Perez Anthony, Arcilla Crisostomo, Fontanilla Maria Raisa Katrina, Berberabe Apolinario Ericson
University of the Philippines Manila College of Medicine, Department of Surgery, Philippines; Manila Doctors Hospital, Philippines.
University of the Philippines Manila College of Medicine, Department of Surgery, Philippines; Manila Doctors Hospital, Philippines.
Int J Surg Case Rep. 2021 Nov;88:106526. doi: 10.1016/j.ijscr.2021.106526. Epub 2021 Oct 18.
Solid Pseudopapillary Neoplasm (SPN) is a rare pancreatic neoplasm with low malignant potential and a relative indolent course. Complete resection of the SPN is curative for most cases and has a high survival rate. Recurrences, though rare, can still occur despite adequate resection. Pancreaticoduodenectomy is commonly performed to treat pancreatic head SPNs. In recent years, duodenum-preserving pancreatic head resection (DPPHR) has been reported as a less radical and acceptable alternative.

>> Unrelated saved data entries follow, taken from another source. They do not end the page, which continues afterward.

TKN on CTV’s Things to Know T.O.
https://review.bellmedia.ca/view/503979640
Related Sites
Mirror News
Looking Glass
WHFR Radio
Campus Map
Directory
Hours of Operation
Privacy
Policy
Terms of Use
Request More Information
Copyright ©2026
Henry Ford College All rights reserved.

We are reporting a case of 26-year old female who presented with a 7 month history of epigastric pain and increasing abdominal girth. She was diagnosed by MRI to have a huge but resectable pancreatic head mass and subsequently underwent duodenum-preserving pancreatic head resection (DPPHR) with pancreaticojejunostomy. Histopathologic examination revealed a solid pseudopapillary tumor (SPN) with lymphovascular invasion and negative margins of resection. The patient underwent hepaticojejunostomy 5 months after resection for biliary stricture. Surveillance imaging revealed tumor recurrence warranting re-exploration for recurrence 3 years after the initial surgery. Intraoperative findings revealed the mass at the distal pancreatic remnant, requiring distal pancreatectomy and splenectomy.

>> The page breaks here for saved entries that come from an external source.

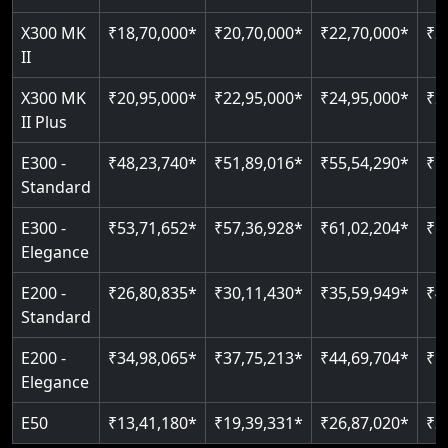
Just 2300 mm headroom
Auto re-leveling
Read More
X300 MK
₹18,70,000*
₹20,70,000*
₹22,70,000*
₹2
II
Read More
Read More
X300 MK
₹20,95,000*
₹22,95,000*
₹24,95,000*
₹2
II Plus
E300 -
₹48,23,740*
₹51,89,016*
₹55,54,290*
₹5
Standard
E300 -
₹53,71,652*
₹57,36,928*
₹61,02,204*
₹6
Elegance
E200 -
₹26,80,835*
₹30,11,430*
₹35,59,949*
₹4
Standard
E200 -
₹34,98,065*
₹37,75,213*
₹44,69,704*
₹5
Elegance
E50
₹13,41,180*
₹19,39,331*
₹26,87,020*
₹3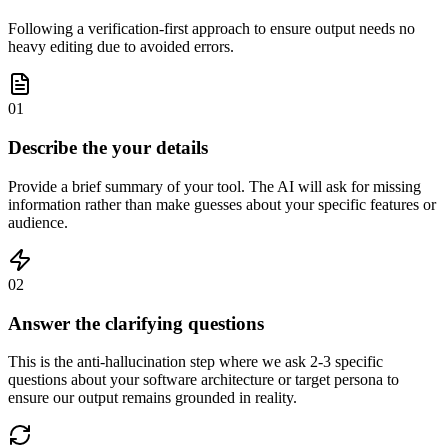
Following a verification-first approach to ensure output needs no
heavy editing due to avoided errors.
01
Describe the your details
Provide a brief summary of your tool. The AI will ask for missing
information rather than make guesses about your specific features or
audience.
02
Answer the clarifying questions
This is the anti-hallucination step where we ask 2-3 specific
questions about your software architecture or target persona to
ensure our output remains grounded in reality.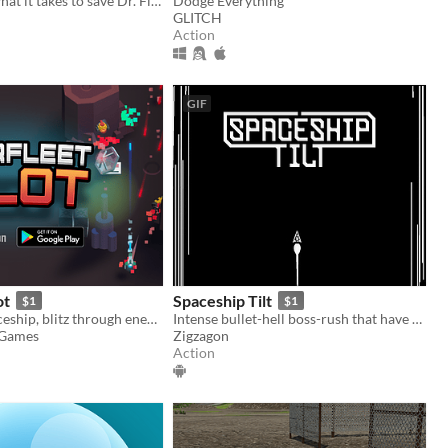
Do you have what it takes to save Dr. Floppy's medical license?
Dodge Everything
GLITCH
Action
GIF
ot
Spaceship Tilt
$1
$1
Pilot your spaceship, blitz through enemies, escape from the hostile planet!
Intense bullet-hell boss-rush that have you fight against the rogue spaceship!
 Games
Zigzagon
Action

Solid pseudopapillary neoplasms are rare pancreatic neoplasms. Surgical resection of SPNs affords long term cure with good 5-year survival rates for localized tumors Despite the low malignant potential of SPNs, relapse after resection can still occur.
Complete local resection of the tumor is the treatment of choice in SPNs. DPPHR should be considered as an alternative in young patients with a localized SPN in the pancreatic head.

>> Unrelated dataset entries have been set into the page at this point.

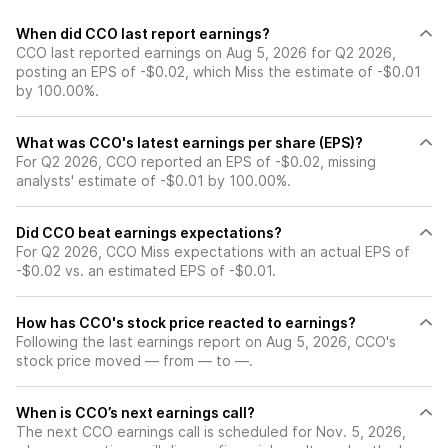
When did CCO last report earnings?
CCO last reported earnings on Aug 5, 2026 for Q2 2026,
posting an EPS of -$0.02, which Miss the estimate of -$0.01
by 100.00%.
What was CCO's latest earnings per share (EPS)?
For Q2 2026, CCO reported an EPS of -$0.02, missing
analysts' estimate of -$0.01 by 100.00%.
Did CCO beat earnings expectations?
For Q2 2026, CCO Miss expectations with an actual EPS of
-$0.02 vs. an estimated EPS of -$0.01.
How has CCO's stock price reacted to earnings?
Following the last earnings report on Aug 5, 2026, CCO's
stock price moved — from — to —.
When is CCO’s next earnings call?
The next CCO earnings call is scheduled for Nov. 5, 2026,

实性假乳头状肿瘤(SPN)是一种罕见的胰腺肿瘤,恶性潜能低,病程相对惰性。大多数情况下,完整切除SPN可治愈,生存率高。复发虽罕见,但即使切除充分仍可能发生。胰十二指肠切除术常用于治疗胰头SPN。近年来,保留十二指肠的胰头切除术(DPPHR)已被报道为一种创伤较小且可接受的替代方法。
我们报告一例26岁女性患者,有7个月上腹部疼痛和腹围增大病史。磁共振成像(MRI)诊断为巨大但可切除的胰头肿块,随后接受了保留十二指肠的胰头切除术(DPPHR)并进行了胰空肠吻合术。组织病理学检查显示为实性假乳头状肿瘤(SPN),伴有脉管侵犯,切缘阴性。患者术后5个月因胆管狭窄接受了肝空肠吻合术。监测影像学显示肿瘤复发,在初次手术后3年需要再次手术探查复发情况。术中发现肿块位于胰腺远端残余部分,需要进行远端胰腺切除术和脾切除术。
实性假乳头状肿瘤是罕见的胰腺肿瘤。手术切除SPN可实现长期治愈,局部肿瘤的5年生存率良好。尽管SPN恶性潜能低,但切除后仍可能复发。
肿瘤的完整局部切除是SPN的首选治疗方法。对于胰头局限性SPN的年轻患者,应考虑DPPHR作为一种替代方法。